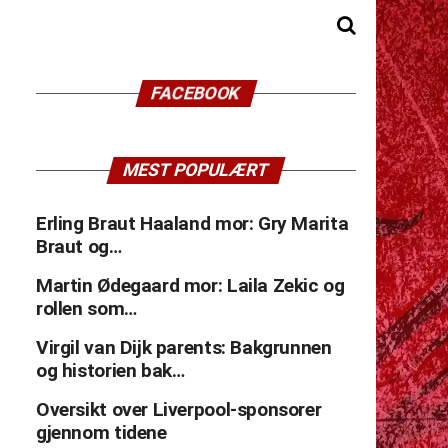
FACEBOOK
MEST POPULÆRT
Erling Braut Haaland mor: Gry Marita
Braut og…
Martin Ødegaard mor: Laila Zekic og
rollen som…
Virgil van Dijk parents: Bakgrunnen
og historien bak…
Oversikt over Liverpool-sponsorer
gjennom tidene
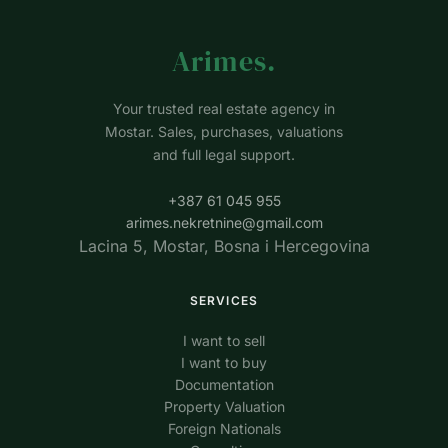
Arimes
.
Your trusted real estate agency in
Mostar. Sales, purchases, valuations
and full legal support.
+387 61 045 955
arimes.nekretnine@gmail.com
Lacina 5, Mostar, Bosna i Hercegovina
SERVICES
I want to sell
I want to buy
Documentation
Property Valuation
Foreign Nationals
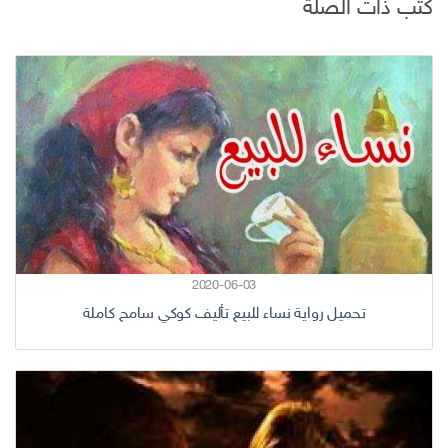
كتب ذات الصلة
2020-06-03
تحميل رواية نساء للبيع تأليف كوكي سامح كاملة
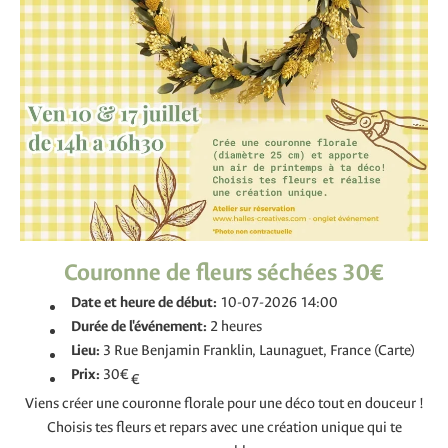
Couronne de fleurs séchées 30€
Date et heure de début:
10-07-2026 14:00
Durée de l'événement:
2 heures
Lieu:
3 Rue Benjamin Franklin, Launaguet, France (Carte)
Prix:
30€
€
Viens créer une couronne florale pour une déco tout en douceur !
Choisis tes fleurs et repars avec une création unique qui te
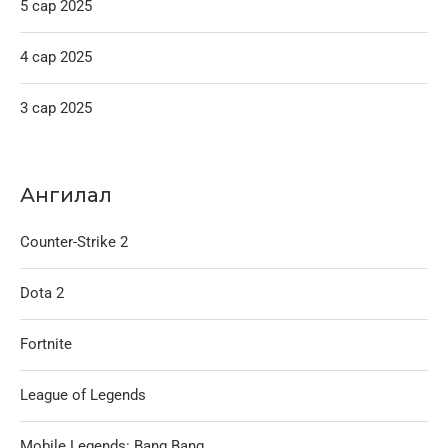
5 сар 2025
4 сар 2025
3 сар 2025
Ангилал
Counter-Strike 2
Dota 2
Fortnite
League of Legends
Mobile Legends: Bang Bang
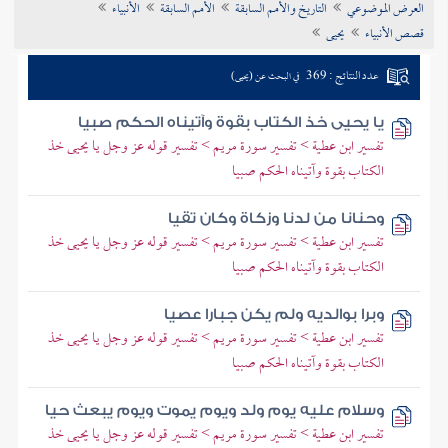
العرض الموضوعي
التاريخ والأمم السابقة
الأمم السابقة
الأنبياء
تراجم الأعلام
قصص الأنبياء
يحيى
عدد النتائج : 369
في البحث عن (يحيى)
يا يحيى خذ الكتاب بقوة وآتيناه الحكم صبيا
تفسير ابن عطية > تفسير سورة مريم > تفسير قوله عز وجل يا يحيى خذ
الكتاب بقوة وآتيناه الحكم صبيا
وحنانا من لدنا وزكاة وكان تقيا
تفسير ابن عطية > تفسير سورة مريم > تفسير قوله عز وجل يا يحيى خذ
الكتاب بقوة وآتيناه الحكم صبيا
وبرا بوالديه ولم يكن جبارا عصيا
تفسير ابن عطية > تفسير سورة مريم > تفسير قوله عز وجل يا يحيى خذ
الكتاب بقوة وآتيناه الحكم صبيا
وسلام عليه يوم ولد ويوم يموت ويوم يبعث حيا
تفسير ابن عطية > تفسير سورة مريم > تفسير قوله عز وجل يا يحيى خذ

**Task brief:** Repeat each of the entries above exactly, but do not carry over the pictures.

**Answer to the problem:**
FACEBOOK
MEST POPULÆRT
Erling Braut Haaland mor: Gry Marita
Braut og…
Martin Ødegaard mor: Laila Zekic og
rollen som…
Virgil van Dijk parents: Bakgrunnen
og historien bak…
Oversikt over Liverpool-sponsorer
gjennom tidene
Arimes
.
Your trusted real estate agency in
Mostar. Sales, purchases, valuations
and full legal support.
+387 61 045 955
arimes.nekretnine@gmail.com
Lacina 5, Mostar, Bosna i Hercegovina
SERVICES
I want to sell
I want to buy
Documentation
Property Valuation
Foreign Nationals
كتب ذات الصلة
2020-06-03
تحميل رواية نساء للبيع تأليف كوكي سامح كاملة
Couronne de fleurs séchées 30€
Date et heure de début:
10-07-2026 14:00
Durée de l'événement:
2 heures
Lieu:
3 Rue Benjamin Franklin, Launaguet, France (Carte)
Prix:
30€
€
Viens créer une couronne florale pour une déco tout en douceur !
Choisis tes fleurs et repars avec une création unique qui te
5 сар 2025
4 сар 2025
3 сар 2025
Ангилал
Counter-Strike 2
Dota 2
Fortnite
League of Legends
Mobile Legends: Bang Bang
العرض الموضوعي
التاريخ والأمم السابقة
الأمم السابقة
الأنبياء
تراجم الأعلام
قصص الأنبياء
يحيى
عدد النتائج : 369
في البحث عن (يحيى)
يا يحيى خذ الكتاب بقوة وآتيناه الحكم صبيا
تفسير ابن عطية > تفسير سورة مريم > تفسير قوله عز وجل يا يحيى خذ
الكتاب بقوة وآتيناه الحكم صبيا
وحنانا من لدنا وزكاة وكان تقيا
تفسير ابن عطية > تفسير سورة مريم > تفسير قوله عز وجل يا يحيى خذ
الكتاب بقوة وآتيناه الحكم صبيا
وبرا بوالديه ولم يكن جبارا عصيا
تفسير ابن عطية > تفسير سورة مريم > تفسير قوله عز وجل يا يحيى خذ
الكتاب بقوة وآتيناه الحكم صبيا
وسلام عليه يوم ولد ويوم يموت ويوم يبعث حيا
تفسير ابن عطية > تفسير سورة مريم > تفسير قوله عز وجل يا يحيى خذ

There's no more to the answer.